Últimamente me veo imbuida en un camino excesivamente sórdido, a veces demasiado solitario. Y se hace difícil.  Mis ciclos se ven marcados por pequeñas metas, siempre llenas de incertidumbre y con un alto porcentaje de fracaso; y la verdad es que desde hace un tiempo no he cumplido ninguna de ellas. Esto se traduce en una frustración exacerbada, en rabia y en tristeza. Es así, no voy a mentir ni a adornar las cosas, la honestidad me va bien, es un abrigo que no me cuesta lucir. En este proceso de hacer y deshacer, de rehacer, de replantear, de recagarse en la puta… me hallo. Lo intento, me marco la meta, voy a por ella y una vez más fracaso. No estoy donde me marqué estar hace dos años, no he dejado mi insólito trabajo, no estoy menos sola sino todo lo contrario y alrededor la gente vuela, y lo hace alto. Yo solo puedo batir mi mano en forma de despedida e intentar alzar barbilla con fingido orgullo por permanecer.
DCF 1.0
Y es que aquí acaba un ciclo, lo sé porque se siente demoledor. Es una sensación recia que arrasa rauda con todo a su paso. Despelleja, desgarra, destroza. Todos lo hemos sentido alguna vez, a todos nos ha dolido alguna vez. Cuando un ciclo se acaba, de alguna manera todo se desmorona. Es un libro finito, un FIN bobalicón en el último fotograma. Es vacío, es negrura. Es incertidumbre. Hay ciclos, en cambio, que antes de terminar ya le han dado la mano al siguiente y el cruce es seguro. Pero sabéis tan bien como yo que son los menos, y son tan taimados, tan calladitos que muchas veces no nos enteramos de cuándo suceden. Es el equivalente a morirse durmiendo. El deseo por excelencia.

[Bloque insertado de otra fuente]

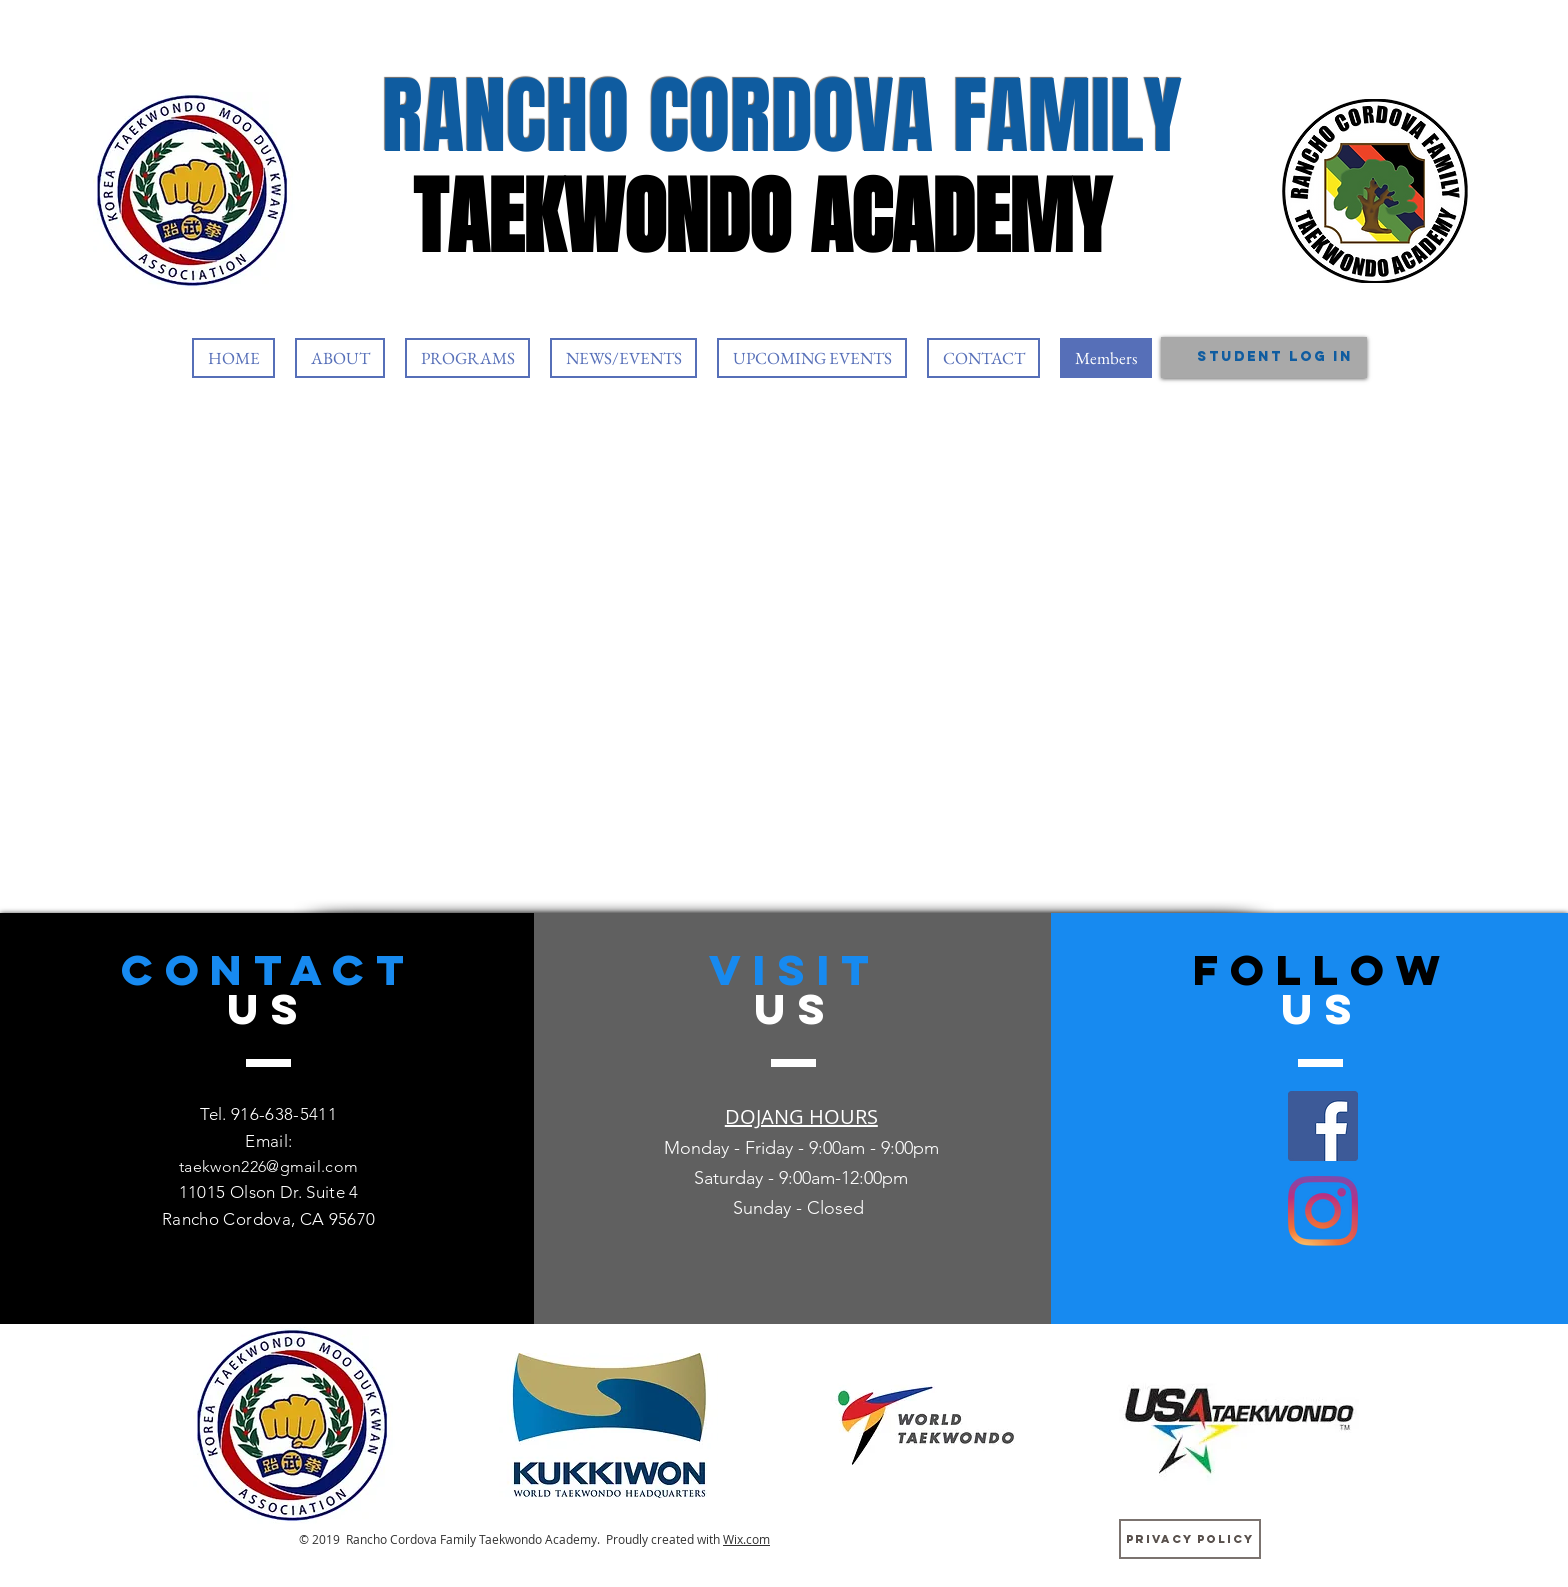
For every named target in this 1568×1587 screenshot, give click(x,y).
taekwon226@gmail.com (268, 1166)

Hay ciclos que se empiezan con ganas, pese a que el final del anterior fue un bache a superar. Esos son los que te esperas, los que ves venir… el problema surge cuando el huracán te engulle y te encuentras en su epicentro, en ese ojo avieso y maldito, atrapada, jodida. ¿Cómo salir? ¿Qué meta me marco ahora? ¡Si ya no tengo más…!  o las que tengo son tan complicadas que parecen inviables. ¿De dónde saca una la fuerza? Tengo la teoría de que a veces en los cambios drásticos se encuentra la respuesta, en la cruda supervivencia del ser, del yo, del ego. En la lucha encarnizada con la vida, pues al final, de la ciénaga se sale nadando con violencia. Y así es como hay que encarar la vida a veces.